As our world becomes more digital and we continue to explore and enjoy the benefits of interconnectivity between our devices and services, the resulting security concerns can often take a back seat.
Not so this month, as we observe some interesting developments relating to security, in particular two high-profile breaches.
The first came in the form of a suspected security breach at Heathrow airport currently under police investigation, linked to the alleged misuse of staff airside security passes. Few details have been released so far, but with concerns surrounding air travel security at an all-time high, travellers are unlikely to welcome the news that restricted zones could have potentially been compromised.

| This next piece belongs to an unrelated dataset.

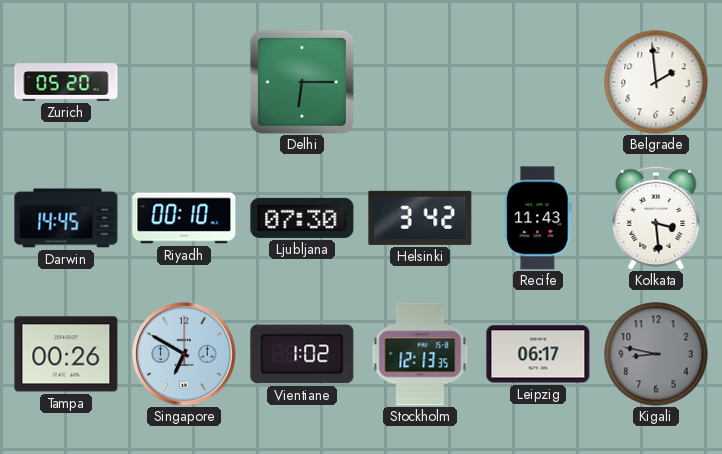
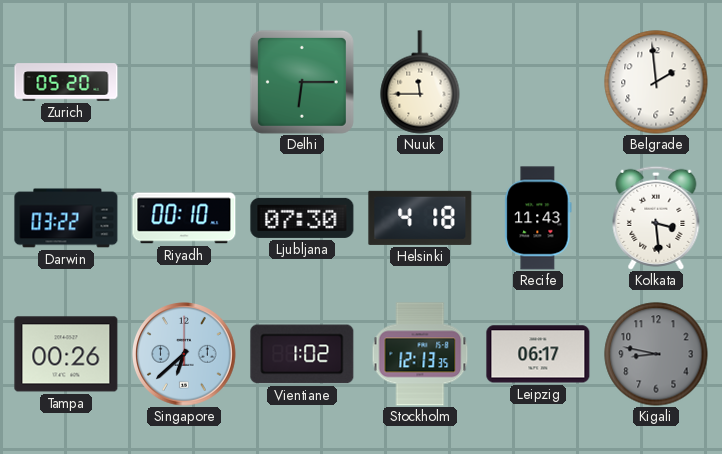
Nuuk: none -> 11:45
Darwin: 14:45 -> 03:22
Helsinki: 3:42 -> 4:18
Singapore: 6:50 -> 6:38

The second involves a serious data breach at accounting software firm Sage, as it was revealed that the personal details and bank account information for employees of as many as 300 UK companies may have been accessed.
The cost of such breaches is high. Commercially, your business could be liable for punitive damages if data governance and security protocols are found to be lacking, not to mention the reputational damage to your brand if such breaches make it into the public domain.
On a wider scale, wavering consumer trust in the digital security of organisations and businesses could actually hold back innovation in the UK overall, preventing us from fully exploiting the benefits of digital transformation.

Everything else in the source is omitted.